Badai hujan es di balapan sepeda Prancis meninggalkan cedera mengerikan
Cycling

Badai hujan es di balapan sepeda Prancis meninggalkan cedera mengerikan

Dunia bersepeda telah dikejutkan oleh cedera mengerikan yang dialami oleh para pebalap bintang, termasuk pemenang etape Primoz Roglic, setelah badai hujan es yang aneh di tengah Criterium du Dauphine di Prancis.

Roglic hanyalah salah satu dari banyak pebalap yang memamerkan bekas luka menyakitkan yang terlihat di bahu dan punggungnya setelah badai hujan es yang menimpa peloton setelah perjalanan Tahap 2 dari Vienne ke Col de Port di pegunungan Pyrenees yang ikonik.

Panggung dengan cepat menjadi mimpi buruk bagi pengendara ketika hujan lebat dan hujan es mulai turun di tengah-tengah pendakian — tetapi itu hanya menjadi benar-benar menakutkan bagi pengendara dan staf pendukung setelah Roglic melewati batas dan meraih keunggulan keseluruhan balapan.

Dengan beberapa bagian dari lapangan yang masih melintasi garis, badai itu berubah menjadi hujan es yang menghancurkan yang menghancurkan struktur acara sementara dan membuat pengendara yang panik berlarian mencari perlindungan.

Badai es yang kuat digambarkan oleh tim Start-Up Nation sebagai “lebih buruk dari apa pun yang kami alami”.

“Adegan itu benar-benar kacau dan kacau… pengendara berlari mencari perlindungan, terkena bola pingpong mini yang dingin,” kata tim di Twitter.

Primoz Roglic meluncur melintasi garis.Sumber: Getty Images

Tim juga menggambarkan jalan itu sebagai gelanggang es instan dengan hujan es yang hanya membutuhkan beberapa detik untuk menutupi tempat kejadian.

Tony Martin dari Jumbo-Visma diselamatkan oleh seorang penggemar trackside yang memberinya rakit karet untuk melindungi dirinya dari bola es yang jatuh.

Menurut laporan, badai aneh itu termasuk batu hujan es yang menyebabkan banyak pengendara, penonton, dan staf mengalami memar serius.

Akhir dari presentasi podium resmi dibatalkan ketika atap mimbar sementara tertiup angin.

Roglic sebenarnya adalah salah satu yang beruntung, dengan banyak pengendara lain tertabrak dan dipaksa turun dari sepeda mereka sebelum garis finis di etape.

Beberapa terlihat berkerumun di bawah pohon di samping penonton yang ketakutan, sementara pengendara sepeda lainnya dilaporkan melompat dengan mobil acak di dalam konvoi yang mengikuti lapangan.

Pengendara yang terjebak dalam badai memamerkan luka menyakitkan mereka di media sosial setelah panggung.
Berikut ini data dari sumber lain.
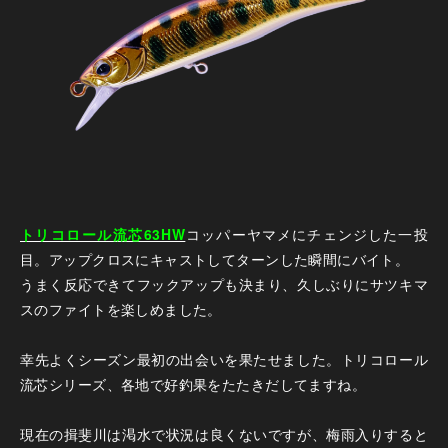
トリコロール流芯63HW
コッパーヤマメにチェンジした一投
目。アップクロスにキャストしてターンした瞬間にバイト。
うまく反応できてフックアップも決まり、久しぶりにサツキマ
スのファイトを楽しめました。
幸先よくシーズン最初の出会いを果たせました。トリコロール
流芯シリーズ、各地で好釣果をたたきだしてますね。
現在の揖斐川は渇水で状況は良くないですが、梅雨入りすると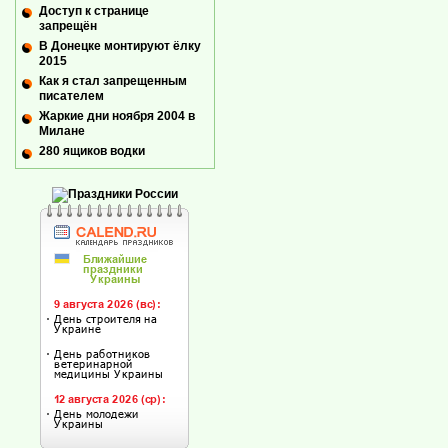
Доступ к странице
запрещён
В Донецке монтируют ёлку
2015
Как я стал запрещенным
писателем
Жаркие дни ноября 2004 в
Милане
280 ящиков водки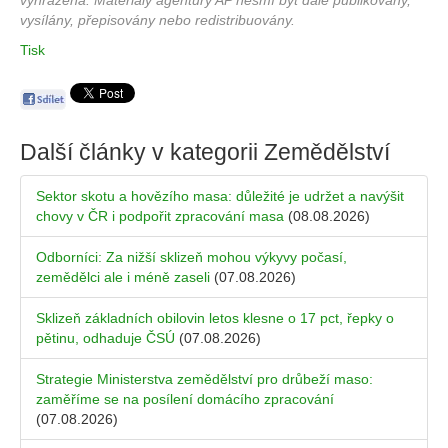
vyhrazena. Materiály agentury AP nesmí být dále publikovány,
vysílány, přepisovány nebo redistribuovány.
Tisk
Další články v kategorii
Zemědělství
Sektor skotu a hovězího masa: důležité je udržet a navýšit
chovy v ČR i podpořit zpracování masa
(08.08.2026)
Odborníci: Za nižší sklizeň mohou výkyvy počasí,
zemědělci ale i méně zaseli
(07.08.2026)
Sklizeň základních obilovin letos klesne o 17 pct, řepky o
pětinu, odhaduje ČSÚ
(07.08.2026)
Strategie Ministerstva zemědělství pro drůbeží maso:
zaměříme se na posílení domácího zpracování
(07.08.2026)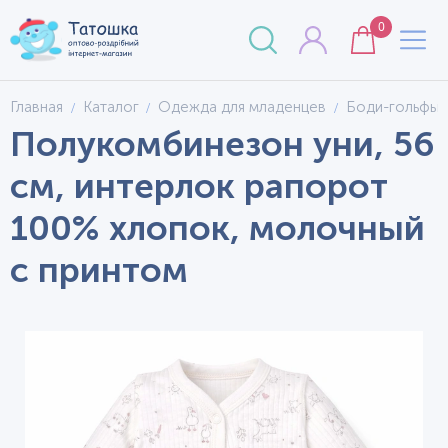
0
Главная
Каталог
Одежда для младенцев
Боди-гольфы
Полукомбинезон уни, 56
см, интерлок рапорот
100% хлопок, молочный
с принтом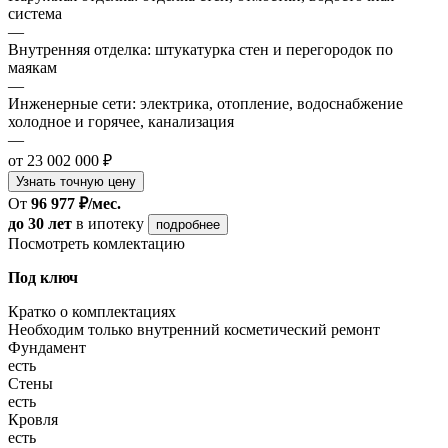
система
—
Внутренняя отделка: штукатурка стен и перегородок по
маякам
—
Инженерные сети: электрика, отопление, водоснабжение
холодное и горячее, канализация
—
от 23 002 000 ₽
Узнать точную цену
От
96 977 ₽/мес.
до 30 лет
в ипотеку
подробнее
Посмотреть комлектацию
Под ключ
Кратко о комплектациях
Необходим только внутренний косметический ремонт
Фундамент
есть
Стены
есть
Кровля
есть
Sangat menyebalkan. Kredit: @damien_howson, Instagram.Sumber: Instagram

Setidaknya ada sedikit rasa manis bagi Roglic untuk pergi dengan rasa sakitnya yang pahit saat ia merayakan kemenangan di etape kedua delapan detik di depan Thibaut Pinot.

Pemenang empat kali Tour de France Froome, yang terlibat dalam kecelakaan berkecepatan tinggi di Criterium tahun lalu yang hampir membuat pebalap Tim Ineos kehilangan kariernya, finis di urutan ke-49, 8 menit 32 detik di belakang Roglic dari Jumbo-Visma.

Roglic dari Slovenia menyerang 650 meter dari garis finis untuk meninggalkan Thibaut Pinot dari Prancis di posisi kedua dan Emanuel Buchmann dari Jerman di posisi ketiga.

Juara bertahan Tour de France dan rekan setim Froome di Ineos, Egan Bernal, duduk di urutan keempat dalam peringkat keseluruhan setelah finis 10 detik di urutan ke-10 pada hari Kamis.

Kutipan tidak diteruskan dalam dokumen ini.